Ming had 13 unsharpened pencils bundled in the shape of a cylinder. Of the diameter is 0.5 cm and the length is 19 cm, what is the surface area of Ming's bundle of pencils? Use 3.14 for π and round to the nearest tenth

First, we need to find the surface area of the two circular ends of the cylinder.

The formula for the surface area of a circle is A = πr^2, where r is the radius of the circle. Since the diameter is 0.5 cm, the radius is 0.25 cm.

A = 3.14 * (0.25)^2
A = 3.14 * 0.0625
A = 0.19625 cm^2 (surface area of one circular end)

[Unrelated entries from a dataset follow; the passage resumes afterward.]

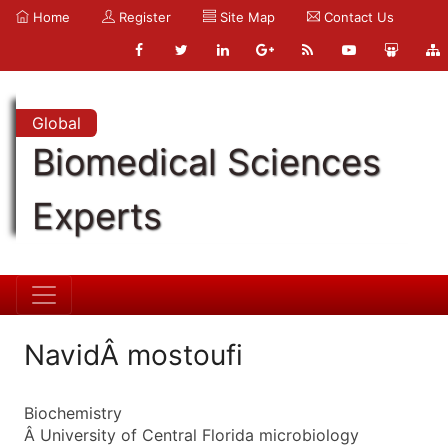
Home
Register
Site Map
Contact Us
Global
Biomedical Sciences
Experts
NavidÂ mostoufi
Biochemistry
Â University of Central Florida microbiology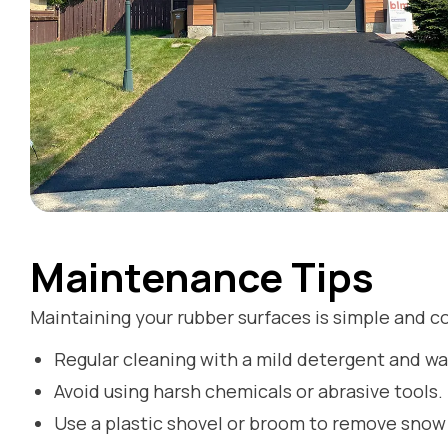
Maintenance Tips
Maintaining your rubber surfaces is simple and co
Regular cleaning with a mild detergent and wat
Avoid using harsh chemicals or abrasive tools.
Use a plastic shovel or broom to remove snow 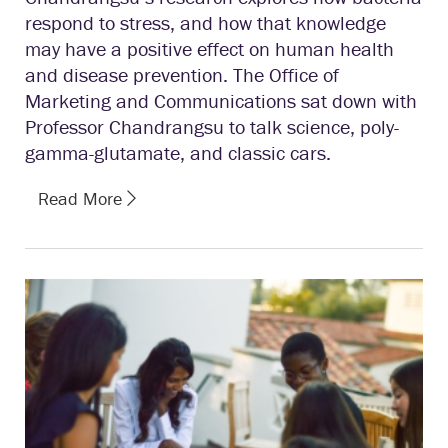
respond to stress, and how that knowledge
may have a positive effect on human health
and disease prevention. The Office of
Marketing and Communications sat down with
Professor Chandrangsu to talk science, poly-
gamma-glutamate, and classic cars.
Read More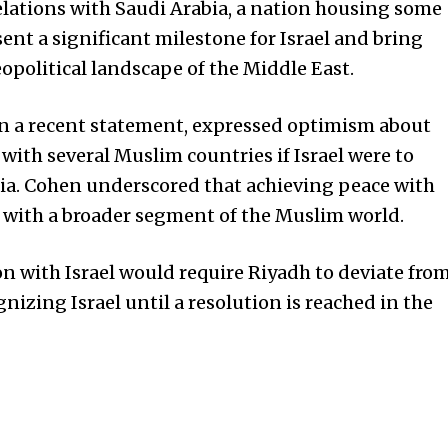
elations with Saudi Arabia, a nation housing some
esent a significant milestone for Israel and bring
opolitical landscape of the Middle East.
 in a recent statement, expressed optimism about
with several Muslim countries if Israel were to
bia. Cohen underscored that achieving peace with
 with a broader segment of the Muslim world.
on with Israel would require Riyadh to deviate fro
nizing Israel until a resolution is reached in the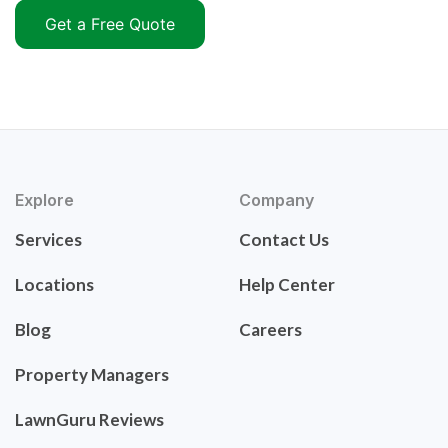
Get a Free Quote
Explore
Company
Services
Contact Us
Locations
Help Center
Blog
Careers
Property Managers
LawnGuru Reviews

Since there are two ends, the total surface area of the circular ends is 2 * 0.19625 = 0.3925 cm^2.

Next, we need to find the lateral surface area of the cylinder. The formula for the lateral surface area is A = 2πrh, where r is the radius and h is the height (length).

A = 2 * 3.14 * 0.25 * 19
A = 3.14 * 0.5 * 19
A = 29.83 cm^2

The total surface area of Ming's bundle of pencils is the sum of the surface areas of the two circular ends and the lateral surface area:

Total Surface Area = 0.3925 + 29.83
Total Surface Area = 30.22 cm^2

Therefore, the surface area of Ming's bundle of pencils is 30.2 cm^2.